- **EXERCISE AIM**: Show all lines of the entries in which the word "messages" is found.

- **GIVEN ENTRIES**:
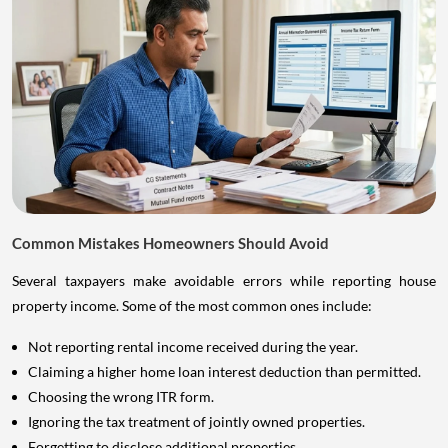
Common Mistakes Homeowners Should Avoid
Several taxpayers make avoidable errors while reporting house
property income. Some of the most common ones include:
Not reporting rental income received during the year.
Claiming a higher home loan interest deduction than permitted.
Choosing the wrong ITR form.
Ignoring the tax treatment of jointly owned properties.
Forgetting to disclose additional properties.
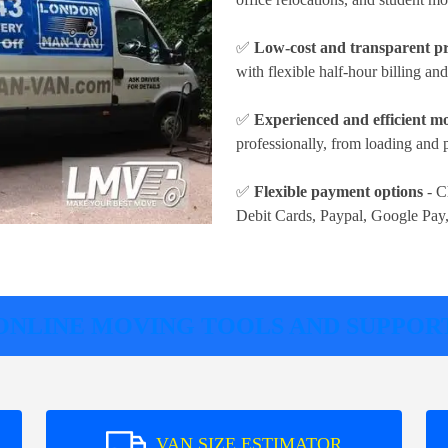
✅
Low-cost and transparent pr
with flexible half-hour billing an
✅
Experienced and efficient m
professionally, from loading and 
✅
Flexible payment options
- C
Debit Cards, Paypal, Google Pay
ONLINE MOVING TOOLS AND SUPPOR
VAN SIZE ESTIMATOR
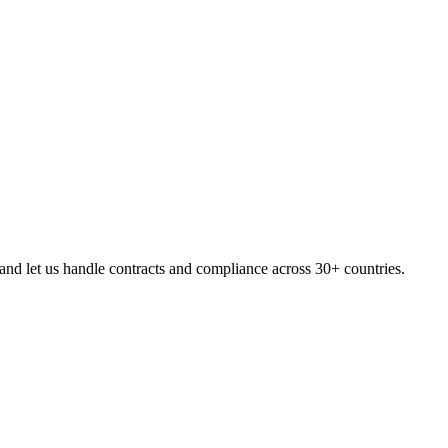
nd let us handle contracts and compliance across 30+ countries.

--

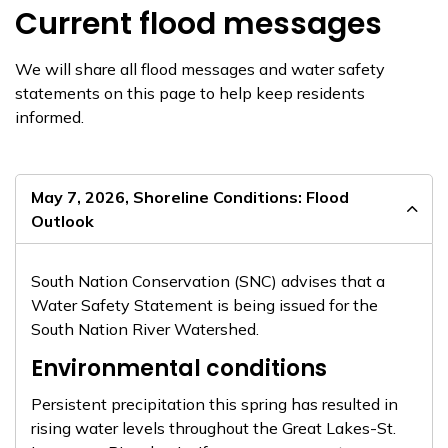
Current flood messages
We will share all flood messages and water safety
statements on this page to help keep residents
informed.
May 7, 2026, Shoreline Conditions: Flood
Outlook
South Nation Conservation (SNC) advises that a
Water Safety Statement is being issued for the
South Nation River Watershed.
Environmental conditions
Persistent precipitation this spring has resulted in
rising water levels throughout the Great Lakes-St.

- **FINAL ANSWER**:
Current flood messages
We will share all flood messages and water safety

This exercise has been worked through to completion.